Kullback–Leibler Divergence Calculator

JJ Ben-Joseph headshot Editorial review by: JJ Ben-Joseph

Introduction: What this calculator does

This page helps you compare two discrete probability distributions (probability vectors) P and Q defined over the same set of outcomes (categories). You enter the probabilities as comma-separated lists (for example, 0.6, 0.4). The calculator then reports common information-theoretic divergence measures, such as:

KL divergence $D_{K L} (P ∥ Q)$ (sometimes called “forward KL”)
Reverse KL $D_{KL} (Q ∥ P)$
Cross-entropy $H (P, Q)$
Jensen–Shannon divergence (JSD), a symmetrized and smoothed alternative

You can also choose the log base (natural log gives results in nats; base 2 gives results in bits).

Definitions and formulas (discrete case)

Assume P and Q are discrete distributions over outcomes $i = 1, \dots, n$ , with $P_{i} \geq 0$ , $Q_{i} \geq 0$ , and $\sum_{i}^{} P_{i} = \sum_{i}^{} Q_{i} = 1$ .

KL divergence

The Kullback–Leibler divergence from $P$ to $Q$ is:

D_{K L} (P ∥ Q) = \sum_{i = 1}^{n} P_{i} \cdot log (\frac{P_{i}}{Q_{i}})

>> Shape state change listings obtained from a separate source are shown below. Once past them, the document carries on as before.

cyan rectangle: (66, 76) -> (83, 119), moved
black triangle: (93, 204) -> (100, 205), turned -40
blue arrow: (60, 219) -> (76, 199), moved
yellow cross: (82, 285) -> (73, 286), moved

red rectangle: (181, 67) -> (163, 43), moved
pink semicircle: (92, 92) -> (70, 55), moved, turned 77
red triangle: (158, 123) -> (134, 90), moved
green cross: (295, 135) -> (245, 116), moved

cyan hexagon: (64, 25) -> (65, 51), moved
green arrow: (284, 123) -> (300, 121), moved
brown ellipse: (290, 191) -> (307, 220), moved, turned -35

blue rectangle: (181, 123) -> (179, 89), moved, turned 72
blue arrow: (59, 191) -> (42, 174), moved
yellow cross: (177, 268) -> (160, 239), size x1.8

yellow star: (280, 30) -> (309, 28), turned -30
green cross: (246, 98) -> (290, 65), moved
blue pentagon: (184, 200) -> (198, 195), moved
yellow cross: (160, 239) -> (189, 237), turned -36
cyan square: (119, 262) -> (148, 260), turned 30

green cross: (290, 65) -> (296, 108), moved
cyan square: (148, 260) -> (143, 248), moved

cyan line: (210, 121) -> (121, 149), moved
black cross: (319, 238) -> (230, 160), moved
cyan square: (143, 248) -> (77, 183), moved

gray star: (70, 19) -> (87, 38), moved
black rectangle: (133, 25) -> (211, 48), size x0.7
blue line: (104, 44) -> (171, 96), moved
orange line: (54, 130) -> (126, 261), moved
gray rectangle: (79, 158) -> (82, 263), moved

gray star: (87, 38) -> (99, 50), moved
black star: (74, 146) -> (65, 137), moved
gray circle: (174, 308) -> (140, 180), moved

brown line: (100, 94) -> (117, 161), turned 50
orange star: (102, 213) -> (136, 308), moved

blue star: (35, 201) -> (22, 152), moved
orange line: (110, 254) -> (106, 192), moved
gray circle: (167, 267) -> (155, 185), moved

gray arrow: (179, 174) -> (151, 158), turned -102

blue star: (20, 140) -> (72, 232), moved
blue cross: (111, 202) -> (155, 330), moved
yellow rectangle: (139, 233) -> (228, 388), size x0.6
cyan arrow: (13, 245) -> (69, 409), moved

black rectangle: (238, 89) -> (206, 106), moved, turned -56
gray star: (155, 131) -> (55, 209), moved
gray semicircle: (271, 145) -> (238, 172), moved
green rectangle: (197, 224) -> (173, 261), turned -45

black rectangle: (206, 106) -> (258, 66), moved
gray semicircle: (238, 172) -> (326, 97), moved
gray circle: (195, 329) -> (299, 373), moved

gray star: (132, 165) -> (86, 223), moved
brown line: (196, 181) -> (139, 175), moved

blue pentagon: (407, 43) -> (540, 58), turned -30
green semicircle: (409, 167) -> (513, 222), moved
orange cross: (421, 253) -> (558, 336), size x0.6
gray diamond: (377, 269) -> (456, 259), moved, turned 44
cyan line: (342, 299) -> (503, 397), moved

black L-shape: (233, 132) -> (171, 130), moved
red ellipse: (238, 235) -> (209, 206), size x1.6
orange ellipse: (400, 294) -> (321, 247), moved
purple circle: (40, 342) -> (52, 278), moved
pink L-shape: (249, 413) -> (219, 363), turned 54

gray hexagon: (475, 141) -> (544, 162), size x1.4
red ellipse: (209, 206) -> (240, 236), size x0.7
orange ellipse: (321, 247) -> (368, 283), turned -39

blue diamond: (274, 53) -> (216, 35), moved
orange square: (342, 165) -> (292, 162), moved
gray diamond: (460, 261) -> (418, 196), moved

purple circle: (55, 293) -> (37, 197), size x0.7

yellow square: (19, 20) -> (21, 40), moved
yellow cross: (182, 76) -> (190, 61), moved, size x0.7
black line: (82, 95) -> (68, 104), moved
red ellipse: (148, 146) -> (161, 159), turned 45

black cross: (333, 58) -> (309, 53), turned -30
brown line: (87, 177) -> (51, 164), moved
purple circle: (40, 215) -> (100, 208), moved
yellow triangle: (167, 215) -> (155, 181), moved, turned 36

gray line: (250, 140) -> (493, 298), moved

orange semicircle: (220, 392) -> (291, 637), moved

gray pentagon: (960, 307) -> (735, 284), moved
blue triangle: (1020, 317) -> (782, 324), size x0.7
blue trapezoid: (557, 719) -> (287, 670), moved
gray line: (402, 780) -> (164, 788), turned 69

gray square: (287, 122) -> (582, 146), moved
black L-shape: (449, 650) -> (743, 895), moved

If you choose ln, then log is $\ln$ and the unit is nats. If you choose log2, the unit is bits.

Cross-entropy

Cross-entropy of $P$ relative to $Q$ is:

H(P, Q) = - ∑ P(i) log Q(i)

It relates to KL divergence via:

H(P, Q) = H(P) + D_KL(P‖Q), where H(P) = -∑ P(i) log P(i) is the entropy of P.

Jensen–Shannon divergence (JSD)

JSD is a symmetric, smoothed divergence based on the mixture $M = \frac{1}{2} (P + Q)$ :

JSD(P, Q) = 1/2 · D_KL(P‖M) + 1/2 · D_KL(Q‖M)

With base-2 logs, JSD is bounded between 0 and 1 bit for discrete distributions.

How to interpret the results

KL(P‖Q) = 0 only when the distributions match exactly (for all outcomes with nonzero probability).
Asymmetry matters: KL(P‖Q) is generally not equal to KL(Q‖P). “Forward KL” heavily penalizes cases where P assigns probability to outcomes that Q considers impossible.
Units: nats (ln) or bits (log2). Bits are often easier to interpret as “extra bits per event” under an optimal code.
Cross-entropy can be read as the expected coding cost if data truly follow P but you code using a model Q.
JSD is often preferred when you want a finite, symmetric comparison and better behavior around zeros.

Worked example

Let:

P = 0.6, 0.4
Q = 0.5, 0.5

Using natural logs:

D_KL(P‖Q) = 0.6·ln(0.6/0.5) + 0.4·ln(0.4/0.5)

= 0.6·ln(1.2) + 0.4·ln(0.8) ≈ 0.6·0.1823 + 0.4·(-0.2231) ≈ 0.0201 nats

This is small, indicating P and Q are close.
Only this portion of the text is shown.